Checkpoints not appearing when tune run through bash script

The bash script runs train.py with input args for config file and results directory.

When the process is run in an interactive slurm session, checkpoints appear in the result directory, and output appears in the logfile. However, when the process is run through a bash script (same command), only the final weights folder is created (never updated, and process seems to run endlessly when it should finish in 3 hours), and results directory remains empty (no checkpoint appear).
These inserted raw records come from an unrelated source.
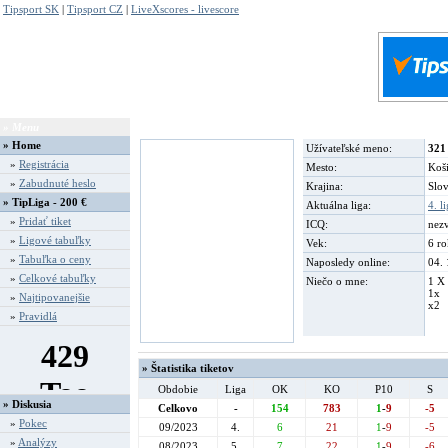
Tipsport SK
|
Tipsport CZ
|
LiveXscores - livescore
» Menu
» Profil
»
Home
Užívateľské meno:
321
»
Registrácia
Mesto:
Koš
»
Zabudnuté heslo
Krajina:
Slov
» TipLiga - 200 €
Aktuálna liga:
4. l
»
Pridať tiket
ICQ:
nez
»
Ligové tabuľky
Vek:
6 r
»
Tabuľka o ceny
Naposledy online:
04. 
»
Celkové tabuľky
Niečo o mne:
1 X
1x
»
Najtipovanejšie
x2
»
Pravidlá
» Štatistika tiketov
Obdobie
Liga
OK
KO
P10
S
» Diskusia
Celkovo
-
154
783
1
-
9
-5
»
Pokec
09/2023
4.
6
21
1
-
9
-5
»
Analýzy
08/2023
5.
7
22
1
-
9
-6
There is also no logging output except an inital print of the config settings.

What I have tired:

  • changing the permissions of the bash script
  • piping output explicitly to another log file
  • explicitly defining all required and optional args in the bash script command
  • changing the temp directory for ray init to the results directory where I expect temporary checkpoints
  • adding nohup to the bash script command in case the process was quitting after logout

To summarize: the process outputs logging and intermediate checkpoints when run via an interactive slurm session. However when the same process is run via a shell script, there are no updates to logging, intermediate checkpoints, and also no final (best) weights.

ray 1.13.0
torch 1.10.2
python 3.8.5

Please let me know if more info is needed.

Hi @nis, which train.py file are you referring to?

Generally this sounds like a setup issue on the slurm/console side. We don’t do anything in Ray or Ray Tune to special case these things.

One thing I’d look into is which user the script is executed in. Ray Tune defaults to use ~/ray_results as the experiment directory. You can change this to an absolute path with the local_dir argument for tune.run()/air.RunConfig.